Les cabines de bronzage sont soumises à une réglementation stricte, renforcée en 2013, 2014 et 2016, afin de s’assurer de la conformité du matériel et de limiter les risques pour la santé lors de son utilisation.

 

Que dit la réglementation ?

La réglementation impose notamment que le professionnel :

  • mette à disposition de ses clients des lunettes assurant une protection appropriée des yeux et disposant d’un marquage CE,
  • déclare auprès de la préfecture l’exploitation d’un appareil, ainsi que tout acte de cession ou destruction,
  • forme le personnel chargé de surveiller la prestation UV.

La 1ère formation dure 25 heures au minimum et est répartie sur au plus 4 jours consécutifs.
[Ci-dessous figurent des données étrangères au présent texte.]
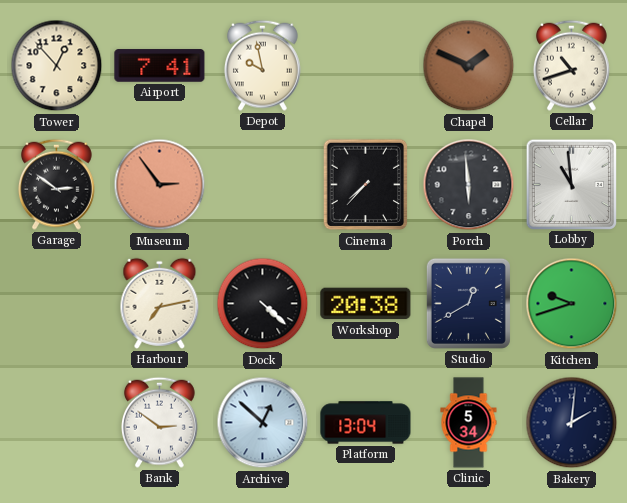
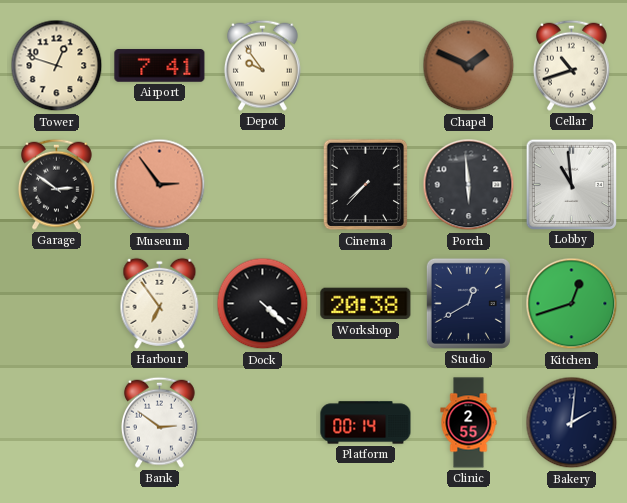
Tower: 12:53 -> 12:48
Depot: 9:58 -> 9:54
Harbour: 7:13 -> 6:54
Kitchen: 9:42 -> 12:42
Archive: 12:52 -> none
Platform: 13:04 -> 00:14
Clinic: 5:34 -> 2:55
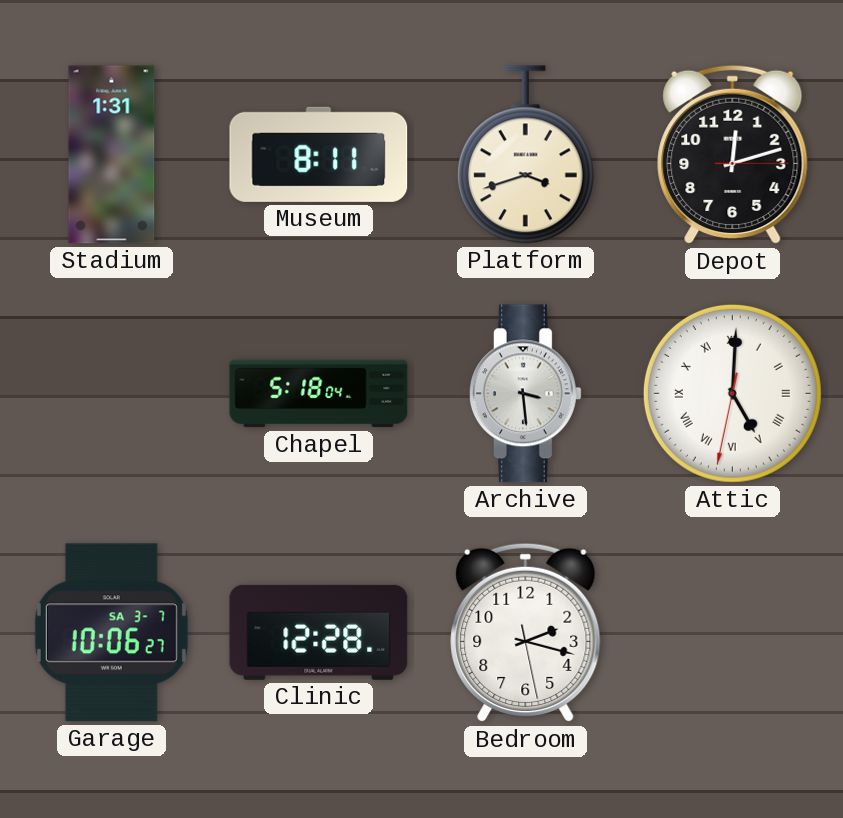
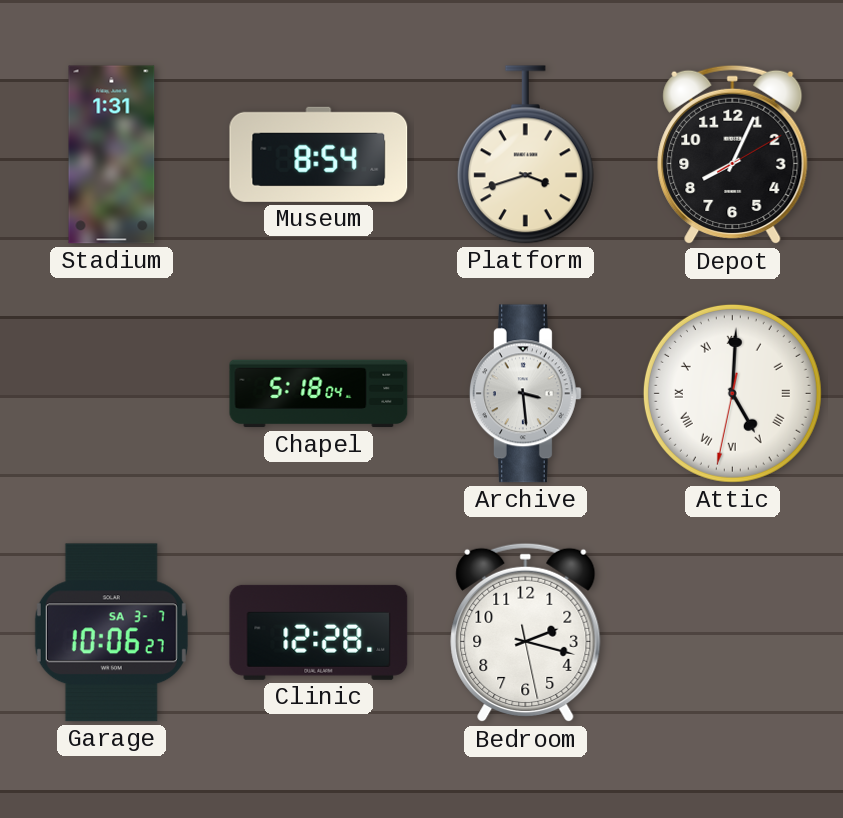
Museum: 8:11 -> 8:54
Depot: 12:12 -> 8:04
Cette durée est répartie sur le temps de préparation du diplôme lorsqu'elle est délivrée dans le cadre de la préparation à un diplôme exigé pour l'exercice du métier d'esthéticien(e). La formation de renouvellement dure 10 heures. A l’issue de la formation, une attestation de compétences est délivrée. Le contenu de la formation est défini par l’arrêté du 29 juin 2017, en pages 7 à 9.

  • fasse réaliser un contrôle technique des appareils, tous les 2 ans, en plus du contrôle initial, par un organisme accrédité par le COFRAC
  • informe les clients, oralement et au moyen d’un support écrit, sur les précautions d’exposition et les avertissent des risques liés à l’usage des émetteurs d’UV. Les pouvoirs publics proposent gratuitement un document type. A noter que cet écrit doit être une affiche au format A3.
  • affiche ses tarifs à l’extérieur de l’établissement. Ils doivent être visibles, lisibles et comporter au moins le prix TTC des 10 prestations les plus couramment pratiquées,
  • remette une note au consommateur à partir d’un montant de 25 €, comme c'est l'obligation pour toutes les prestations de service dépassant ce montant,
  • utilise des appareils et des émetteurs UV marqués d’un code d’équivalence permettant d’identifier leur gamme de puissance,
  • affiche, au point d'accueil du public et en cabine de bronzage, une copie des diplômes et attestations de formation de toutes les esthéticiennes pouvant proposer cette prestation.

 

Le professionnel ne doit pas :

  • indiquer que l’exposition aux UV a un effet bénéfique pour la santé. Les messages commerciaux du type " préparez votre peau pour les vacances " sont ainsi interdits,
  • laisser des mineurs utiliser un appareil à UV,
  • effectuer des opérations promotionnelles proposant l’utilisation à volonté, gratuitement ou à tarifs préférentiels d’un appareil de bronzage (la séance à 1 € par exemple).

 

 

Des contrôles effectués par la DGCCRF et des organismes accrédités

La direction générale de la Concurrence, de la Consommation et de la Répression des Fraudes (DGCCRF) a la charge de faire respecter la réglementation. Pour cela, elle effectue des contrôles réguliers et annuels auprès des utilisateurs professionnels délivrant les prestations UV artificiels et auprès des organismes agréés par l’Etat qui vérifient régulièrement les appareils UV.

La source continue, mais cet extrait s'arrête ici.